## Problem details
Please restate the data that follows word for word, with the pictures left out.

## The data
————————

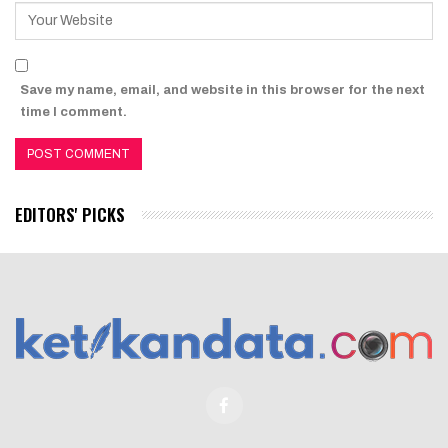
Save my name, email, and website in this browser for the next
time I comment.
EDITORS' PICKS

————————

## Result of this task
Save my name, email, and website in this browser for the next
time I comment.
EDITORS' PICKS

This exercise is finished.